Journey to the Third Dimension: Tom Cramer Drawings and Paintings 1977-2019

August 17, 2019 to December 29, 2019

Tom Cramer (American, b. 1960) is widely known for his intricate relief paintings, which celebrate the lushness of nature and the mysteries of the cosmos. Luxuriantly carved into blocks of mahogany and Ponderosa pine, emblazoned with metallic leaf—rivulets of oil paint pooling around islands of raised contour—the paintings spring from Cramer’s feverish visual imagination. But while art lovers across the Northwest are familiar with his ecstatic and visionary works on panel, few know of his parallel practice in drawing, which deeply informs his paintings. Since his early teens, Cramer has used drawing to chart his pictorial and thematic concerns on a journey from line to form to sculptural relief—a trajectory across three dimensions. To view the drawings contextualized vis-a-vis the paintings is to peer into a mind in the throes of creation: deploying the time-honored tools of draftsmanship to transmute simple lines into symphonies of forms in ever-shifting compositions, some harmonious, some dissonant. In fact, it may be impossible to fully understand Cramer’s iconic relief paintings without an awareness of the drawings, and yet these two interrelated practices, united by their approach to line, have until now never been explored in a museum exhibition.

Organized by guest curator Richard Speer, the exhibition’s mission—using a focused selection of Cramer’s drawings over a 40-year span, as well as a selection of wood burnings and relief paintings drawn from private collections and the museum’s collection—is to show viewers how a gifted artist uses inventive and idiosyncratic techniques to create a vessel for the voyage from line to form to volume. In so doing, Journey to the Third Dimension will offer the viewing public a glimpse not only into the mind and hand of one of the Northwest’s most renowned and prolific artists, but also into the wider machinations of the creative process itself.

 

 

 

Paper Weight: Works in Paper by Elsa Mora

August 29, 2018 to January 20, 2019

Paper Weight is Elsa Mora’s latest exhibition of painstaking works made solely of paper and glue. Mora’s 2D and 3D pieces, presented in this exhibition, are inspired by the five cognitive faculties that form the mind: consciousness, perception, thinking, judgment, and memory. For the last eleven years, Mora has explored the expressive potential of paper, while seeing the malleability of this material as a metaphor for the mind and its ability to morph and adapt. Manipulating light and shadow is an organic part of her process, as is her use of color, and, in some cases, the lack of it. Thematically, Mora is interested in studying the intricacies of the human brain, the wonders that it can produce, and its potential for destruction and chaos. Her work as a whole reflects on universal issues of identity, connectivity, and survival.

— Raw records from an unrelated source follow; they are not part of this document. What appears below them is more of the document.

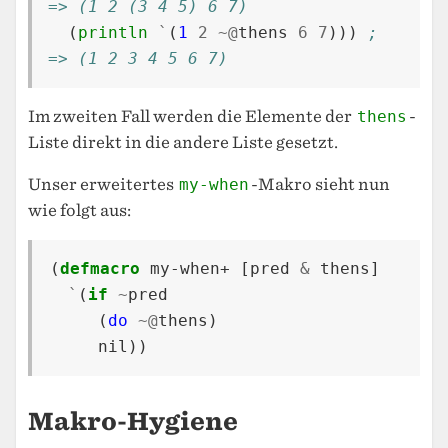
=> (1 2 (3 4 5) 6 7)
(
println
`
(
1
2
~@
thens
6
7
)))
; 
=> (1 2 3 4 5 6 7)
Im zweiten Fall werden die Elemente der
thens
-
Liste direkt in die andere Liste gesetzt.
Unser erweitertes
my-when
-Makro sieht nun
wie folgt aus:
(
defmacro
my-when+
[
pred
&
thens
]
`
(
if
~
pred
(
do
~@
thens
)
nil
))
Makro-Hygiene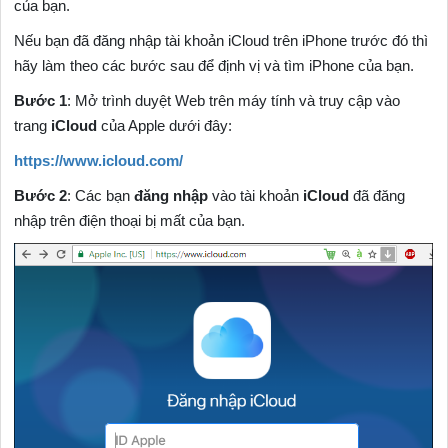
của bạn.
Nếu bạn đã đăng nhập tài khoản iCloud trên iPhone trước đó thì
hãy làm theo các bước sau để định vị và tìm iPhone của bạn.
Bước 1
: Mở trình duyệt Web trên máy tính và truy cập vào
trang
iCloud
của Apple dưới đây:
https://www.icloud.com/
Bước 2
: Các bạn
đăng nhập
vào tài khoản
iCloud
đã đăng
nhập trên điện thoại bị mất của bạn.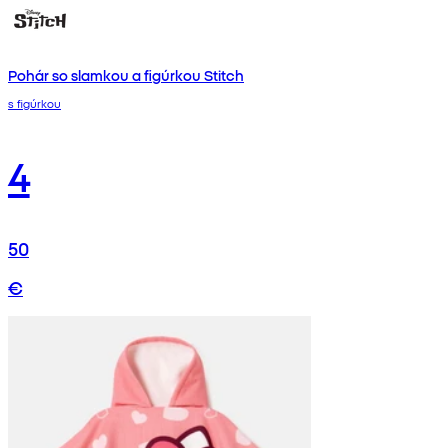
Pohár so slamkou a figúrkou Stitch
s figúrkou
4
50
€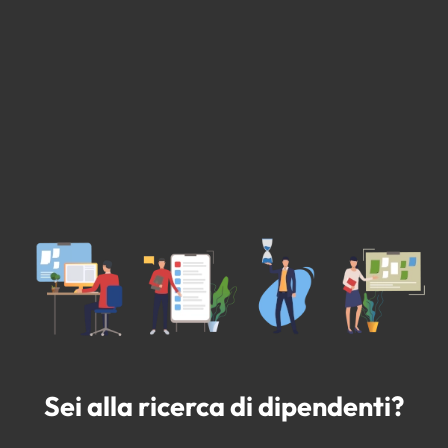
Sei alla ricerca di dipendenti?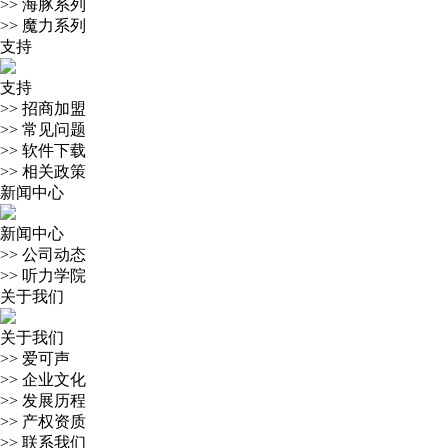
>>
海豚系列
>>
魔力系列
支持
支持
>>
招商加盟
>>
常见问题
>>
软件下载
>>
相关政策
新闻中心
新闻中心
>>
公司动态
>>
听力学院
关于我们
关于我们
>>
爱可声
>>
企业文化
>>
发展历程
>>
产权资质
>>
联系我们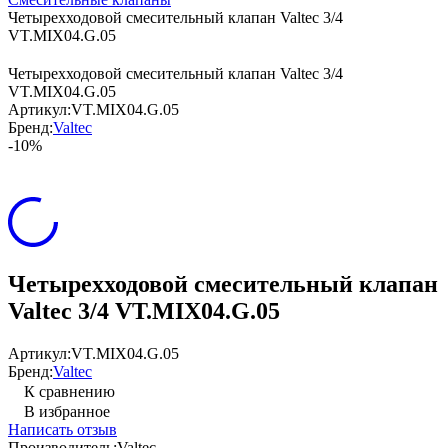
Четырехходовой смесительный клапан Valtec 3/4
VT.MIX04.G.05
Четырехходовой смесительный клапан Valtec 3/4
VT.MIX04.G.05
Артикул:
VT.MIX04.G.05
Бренд:
Valtec
-10%
Четырехходовой смесительный клапан
Valtec 3/4 VT.MIX04.G.05
Артикул:
VT.MIX04.G.05
Бренд:
Valtec
К сравнению
В избранное
Написать отзыв
Производитель:
Valtec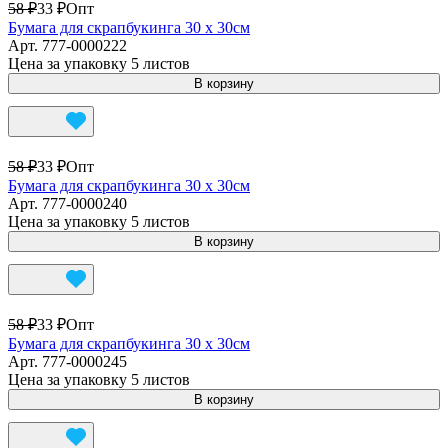
58 ₽
33 ₽
Опт
Бумага для скрапбукинга 30 х 30см
Арт.
777-0000222
Цена за упаковку 5 листов
В корзину
58 ₽
33 ₽
Опт
Бумага для скрапбукинга 30 х 30см
Арт.
777-0000240
Цена за упаковку 5 листов
В корзину
58 ₽
33 ₽
Опт
Бумага для скрапбукинга 30 х 30см
Арт.
777-0000245
Цена за упаковку 5 листов
В корзину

A recipient of the UNESCO-Aschberg Bursaries for Artists, Elsa Mora was born and raised in Cuba and moved to Los Angeles in 2001, where she lived until 2014. She currently resides in New York with her husband, William Horberg, and their two children. Mora’s work has been exhibited worldwide and she also curates exhibitions, most recently for the ArtYard, a contemporary art center based in Frenchtown, NJ, where she works as both artistic director and curator. She has taught at the Vocational School of Arts in Camaguey, Cuba, and has been a visiting artist at the Art Institute of Chicago, the San Francisco State University, The Art Institute of Boston, the MoMA Design Store, and the National Gallery of Art, among other places. Her work is in the permanent collections of the National Museum of Women in the Arts in Washington, DC; the Long Beach Museum of Art, CA; and the JSMA. Mora has collaborated as an illustrator with such organizations as the Museum of Modern Art, Chronicle Books, The New York Review of Books, Penguin Random House, Oprah Magazine, Cosmopolitan, and teNeues, among others.

 

Matthew Picton (British, b.  1960). Apocalypse Now #1, 2018, mixed media, 33” x 25” x 4”. Courtesy of the artist.

 

Matthew Picton: Cultural Mapping

September 12, 2018 to December 30, 2018

To call Mathew Picton’s sculptural works “maps,” is both accurate and a misnomer.  His three-dimensional aerial cartographies are each based in a particular city and feature layers of cultural references and historical text. Each work documents and invites us to explore particular times of societal and cultural change, specific to that area of the world. Featured in the exhibition are a selection of works that investigate colonialization and the plunder of the New World. Among these are El Dorado, inspired by the Spanish search for the city of gold in the Amazon basin, and Apocalypse Now, referencing Joseph Conrad’s Heart of Darkness, Coppola’s film, and the geography of the lower Mekong Delta.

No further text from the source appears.